Friday, December 4, 2009

Fashion Victims

A multishmulti-minded National Post reader hails the sheer wonderfulness of "Burka Barbie," and burkas in general:
Re: Burka Barbie, Barbara Kay, Dec. 2.
I am extremely disturbed by Barbara's Kay's narrow-minded ideas about the burka. In teaching about different cultures, we need to include the experiences and perspectives of women and men from different socioeconomic classes. We should not look at one particular group of people within a culture and use only those experiences to portray a whole society. After all, wasn't this the model that colonialism and slavery were built on?

Perhaps to some, burkas do symbolize oppression. Or maybe Ms. Kay is just quick to jump to certain signifiers or stereotypes constructed by the West. Did Ms. Kay consider the millions of educated women around the world who choose to wear burkas or hijabs? Or the women who take pride in wearing these garments? Probably not.

And how empowered are women in the West? After all, it is men that dictate women's fashion here also. It is true women in the West don't get stoned in the streets for not being dressed appropriately -- instead, we are shunned for not conforming to the norm, resulting in a culture full of young girls with eating disorders and high suicide rates.

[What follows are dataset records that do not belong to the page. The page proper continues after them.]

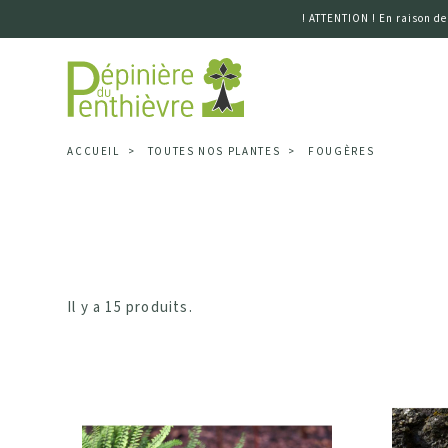
! ATTENTION ! En raison de
Accueil
ACCUEIL
TOUTES NOS PLANTES
FOUGÈRES
Disponibilité
Climat
Il y a 15 produits.
Terrain
Exposition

Perhaps the most astonishing thing is how Ms. Kay refers to the Barbie doll as having "cultural innocence." Barbie is world-famous for her blonde hair, big breasts, impossibly long legs and high-fashion wardrobe. What part of the population relates to her?

Keli Maksud, Toronto.
Yeah, we Western chicks are such "slaves to fashion" which, to those with Keli's mindset, is equivalent to being compelled to live under the inequities of sharia.